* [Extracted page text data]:
---

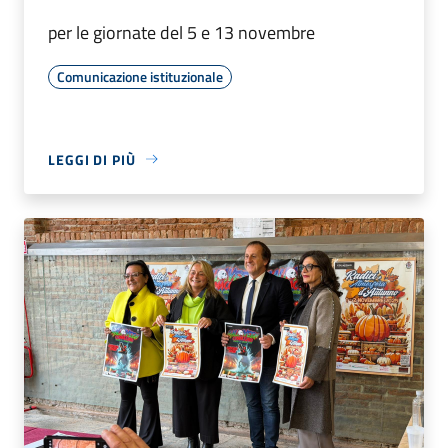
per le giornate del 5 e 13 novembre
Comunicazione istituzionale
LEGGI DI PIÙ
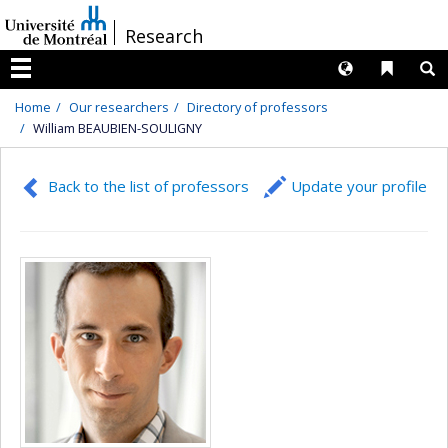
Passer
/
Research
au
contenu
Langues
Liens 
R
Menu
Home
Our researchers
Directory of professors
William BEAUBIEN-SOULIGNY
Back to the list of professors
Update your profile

---

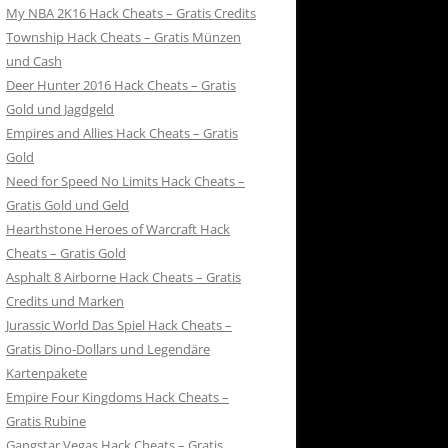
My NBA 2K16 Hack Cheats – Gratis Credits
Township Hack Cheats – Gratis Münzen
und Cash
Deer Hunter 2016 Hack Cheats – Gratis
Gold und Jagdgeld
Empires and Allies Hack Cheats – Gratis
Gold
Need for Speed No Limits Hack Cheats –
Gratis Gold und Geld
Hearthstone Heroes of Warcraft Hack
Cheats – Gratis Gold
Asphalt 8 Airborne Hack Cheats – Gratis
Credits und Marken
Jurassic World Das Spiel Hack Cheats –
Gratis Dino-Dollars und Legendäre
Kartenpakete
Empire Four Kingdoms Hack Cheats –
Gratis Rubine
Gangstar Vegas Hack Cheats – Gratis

---

* [TASK INSTRUCTIONS]: Could you set down, word for word, only the lines above from the line with "Asphalt 8 Airborne Hack Cheats – Gratis" to the line with "Gangstar Vegas Hack Cheats – Gratis", including both?

* [EXERCISE OUTPUT]:
Asphalt 8 Airborne Hack Cheats – Gratis
Credits und Marken
Jurassic World Das Spiel Hack Cheats –
Gratis Dino-Dollars und Legendäre
Kartenpakete
Empire Four Kingdoms Hack Cheats –
Gratis Rubine
Gangstar Vegas Hack Cheats – Gratis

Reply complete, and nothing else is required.